**Try it**
The number of lines in the entries below holding the word "Register" is all that is needed here.

Supplied information section start

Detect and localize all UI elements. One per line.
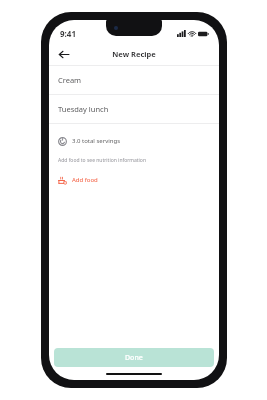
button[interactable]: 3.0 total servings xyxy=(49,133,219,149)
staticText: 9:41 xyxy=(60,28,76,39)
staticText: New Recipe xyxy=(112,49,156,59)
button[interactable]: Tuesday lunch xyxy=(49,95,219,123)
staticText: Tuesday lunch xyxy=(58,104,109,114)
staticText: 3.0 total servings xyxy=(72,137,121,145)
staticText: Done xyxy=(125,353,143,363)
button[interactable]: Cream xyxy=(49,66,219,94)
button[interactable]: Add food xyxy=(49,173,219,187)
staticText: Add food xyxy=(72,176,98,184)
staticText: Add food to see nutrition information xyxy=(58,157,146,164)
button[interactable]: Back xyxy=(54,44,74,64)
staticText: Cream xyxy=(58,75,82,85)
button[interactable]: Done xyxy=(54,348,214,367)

Supplied information section end
Supplied information section start

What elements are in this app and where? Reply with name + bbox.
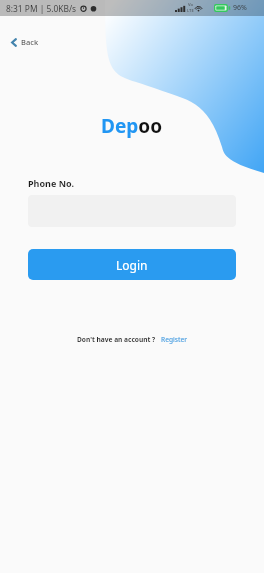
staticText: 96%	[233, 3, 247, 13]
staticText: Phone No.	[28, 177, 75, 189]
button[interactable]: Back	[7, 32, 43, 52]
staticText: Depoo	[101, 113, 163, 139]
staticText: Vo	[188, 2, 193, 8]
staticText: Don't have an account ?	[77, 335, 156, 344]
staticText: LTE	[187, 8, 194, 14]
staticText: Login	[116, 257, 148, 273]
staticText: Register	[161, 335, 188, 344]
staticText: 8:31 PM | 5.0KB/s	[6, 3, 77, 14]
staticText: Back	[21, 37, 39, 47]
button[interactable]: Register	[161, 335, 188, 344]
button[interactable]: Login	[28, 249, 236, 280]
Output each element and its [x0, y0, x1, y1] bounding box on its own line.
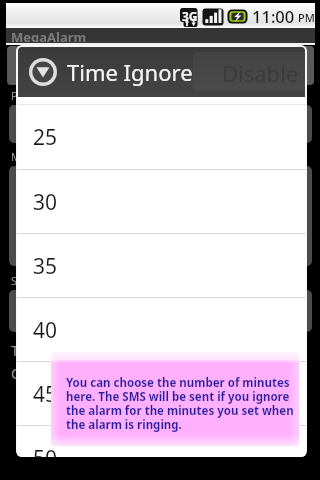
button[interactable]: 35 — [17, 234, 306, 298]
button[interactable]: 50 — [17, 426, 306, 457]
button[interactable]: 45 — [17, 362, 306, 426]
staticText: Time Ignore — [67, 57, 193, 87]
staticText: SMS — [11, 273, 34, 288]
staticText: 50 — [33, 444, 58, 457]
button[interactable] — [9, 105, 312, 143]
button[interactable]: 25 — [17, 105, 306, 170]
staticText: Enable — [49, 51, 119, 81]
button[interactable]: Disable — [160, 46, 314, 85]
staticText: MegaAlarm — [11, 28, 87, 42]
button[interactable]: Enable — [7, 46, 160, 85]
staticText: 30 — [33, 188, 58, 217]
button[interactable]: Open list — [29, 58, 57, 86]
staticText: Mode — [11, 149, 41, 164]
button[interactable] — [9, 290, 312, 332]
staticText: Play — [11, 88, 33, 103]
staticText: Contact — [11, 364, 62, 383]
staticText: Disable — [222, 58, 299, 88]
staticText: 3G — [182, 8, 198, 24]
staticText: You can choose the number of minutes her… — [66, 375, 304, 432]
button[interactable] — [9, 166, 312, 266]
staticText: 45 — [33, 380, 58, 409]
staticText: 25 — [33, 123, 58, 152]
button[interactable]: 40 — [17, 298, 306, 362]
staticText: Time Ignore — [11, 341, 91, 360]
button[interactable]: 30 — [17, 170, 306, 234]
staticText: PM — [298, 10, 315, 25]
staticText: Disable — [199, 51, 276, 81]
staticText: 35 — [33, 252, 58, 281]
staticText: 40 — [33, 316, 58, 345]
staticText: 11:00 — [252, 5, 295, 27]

Supplied information section end

**Result of this task**
2